◆ ACTIVITY ◆
Show every line of the data where the word "Resolve" can be found.

□ □ □

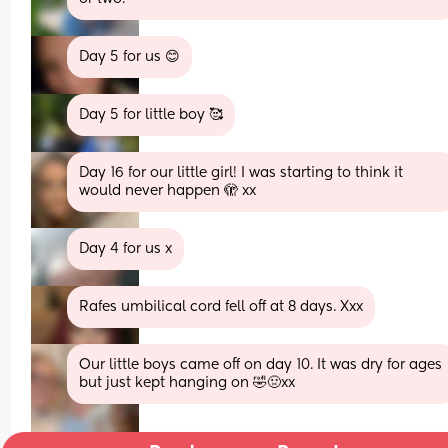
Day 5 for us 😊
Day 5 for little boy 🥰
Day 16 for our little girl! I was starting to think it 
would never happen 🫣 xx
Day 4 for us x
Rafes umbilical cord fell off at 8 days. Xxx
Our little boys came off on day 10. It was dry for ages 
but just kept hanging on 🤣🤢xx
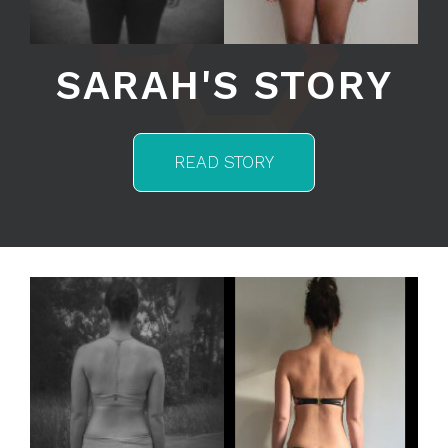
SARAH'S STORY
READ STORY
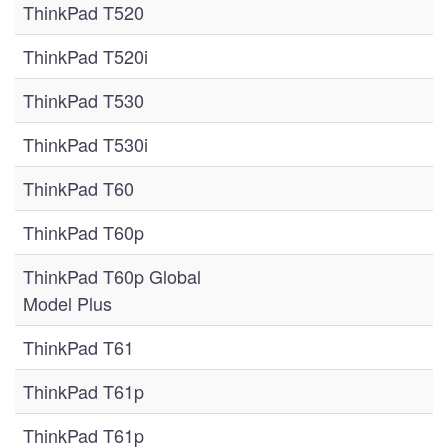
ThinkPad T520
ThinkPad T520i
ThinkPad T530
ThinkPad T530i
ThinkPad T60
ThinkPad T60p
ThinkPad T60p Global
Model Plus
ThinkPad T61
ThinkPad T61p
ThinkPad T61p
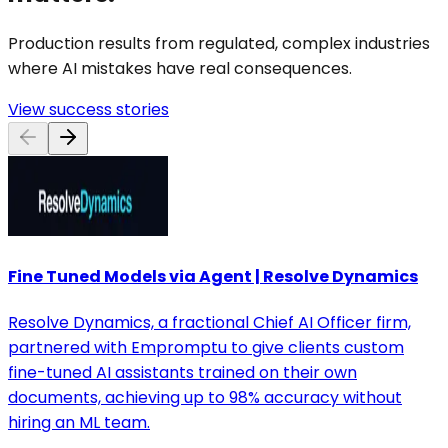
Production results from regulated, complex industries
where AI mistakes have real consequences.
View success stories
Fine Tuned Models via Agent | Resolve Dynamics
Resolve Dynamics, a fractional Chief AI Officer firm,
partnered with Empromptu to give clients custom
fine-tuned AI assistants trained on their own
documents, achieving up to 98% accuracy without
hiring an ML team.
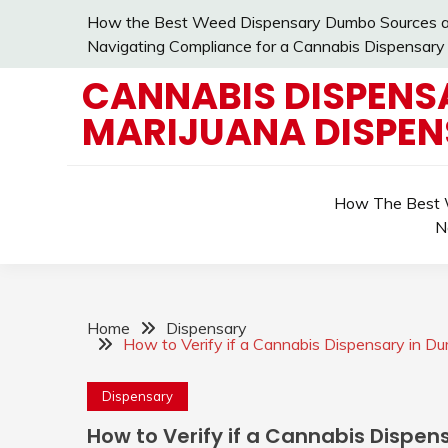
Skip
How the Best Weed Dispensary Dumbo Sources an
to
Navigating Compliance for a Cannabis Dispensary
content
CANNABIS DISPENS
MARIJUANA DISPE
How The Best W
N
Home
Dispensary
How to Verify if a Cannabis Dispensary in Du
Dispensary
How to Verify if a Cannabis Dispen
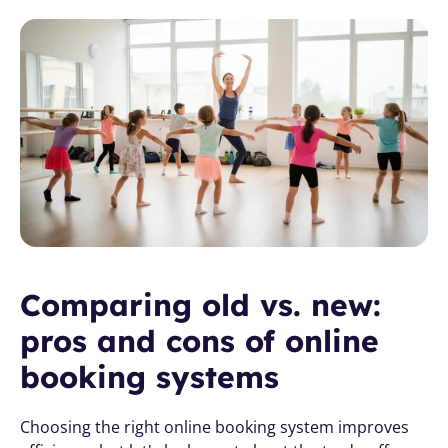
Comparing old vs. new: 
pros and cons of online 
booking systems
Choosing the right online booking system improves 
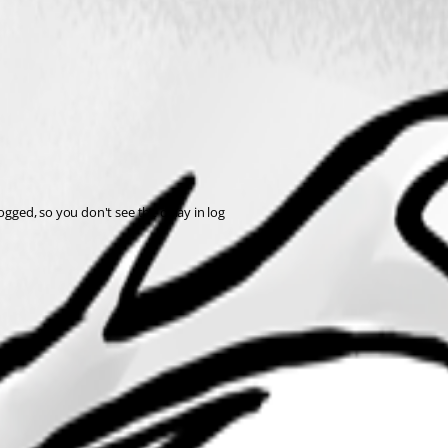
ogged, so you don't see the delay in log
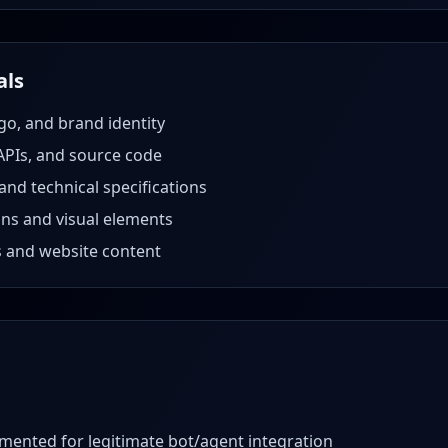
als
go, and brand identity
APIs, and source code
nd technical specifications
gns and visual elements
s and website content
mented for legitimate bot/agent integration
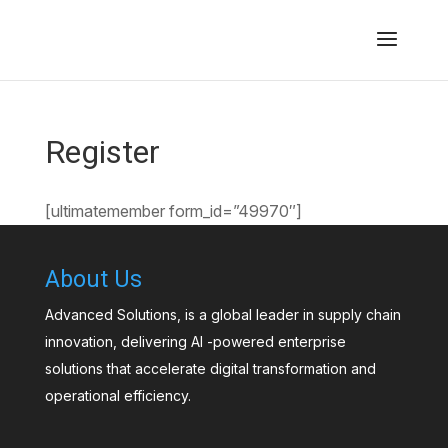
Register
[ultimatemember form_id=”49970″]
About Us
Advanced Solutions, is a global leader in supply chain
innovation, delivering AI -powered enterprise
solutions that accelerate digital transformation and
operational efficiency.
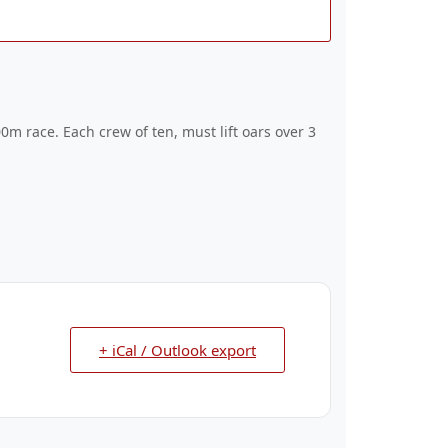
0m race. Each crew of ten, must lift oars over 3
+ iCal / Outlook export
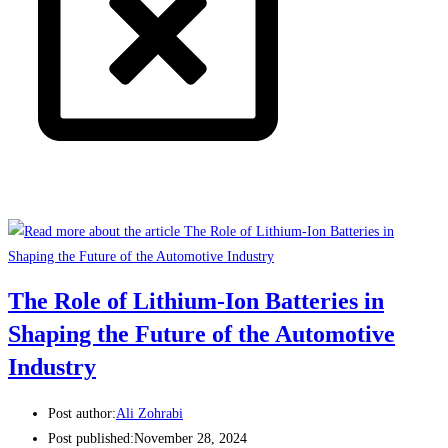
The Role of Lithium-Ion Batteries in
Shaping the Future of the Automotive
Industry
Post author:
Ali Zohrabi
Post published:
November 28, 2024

□ □ □

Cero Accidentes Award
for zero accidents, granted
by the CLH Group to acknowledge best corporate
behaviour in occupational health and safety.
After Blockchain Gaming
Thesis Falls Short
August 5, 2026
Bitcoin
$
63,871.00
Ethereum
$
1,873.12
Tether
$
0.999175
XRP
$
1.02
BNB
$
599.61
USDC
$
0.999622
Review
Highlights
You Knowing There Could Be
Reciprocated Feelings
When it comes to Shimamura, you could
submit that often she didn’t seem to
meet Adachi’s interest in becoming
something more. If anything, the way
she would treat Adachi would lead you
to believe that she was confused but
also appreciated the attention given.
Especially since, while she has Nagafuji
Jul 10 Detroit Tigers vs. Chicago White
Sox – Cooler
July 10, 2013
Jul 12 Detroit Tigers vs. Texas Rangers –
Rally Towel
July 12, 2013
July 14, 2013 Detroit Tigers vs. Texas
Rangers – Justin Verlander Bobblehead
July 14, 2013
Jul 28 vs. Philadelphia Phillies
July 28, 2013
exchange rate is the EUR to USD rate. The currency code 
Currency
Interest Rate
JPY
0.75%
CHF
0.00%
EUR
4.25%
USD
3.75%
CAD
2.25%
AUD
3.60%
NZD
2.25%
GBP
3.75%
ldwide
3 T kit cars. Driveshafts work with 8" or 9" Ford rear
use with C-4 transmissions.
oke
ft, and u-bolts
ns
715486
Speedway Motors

□ □ □

◆ TASK OUTPUT ◆
Fine Tuned Models via Agent | Resolve Dynamics
Resolve Dynamics, a fractional Chief AI Officer firm,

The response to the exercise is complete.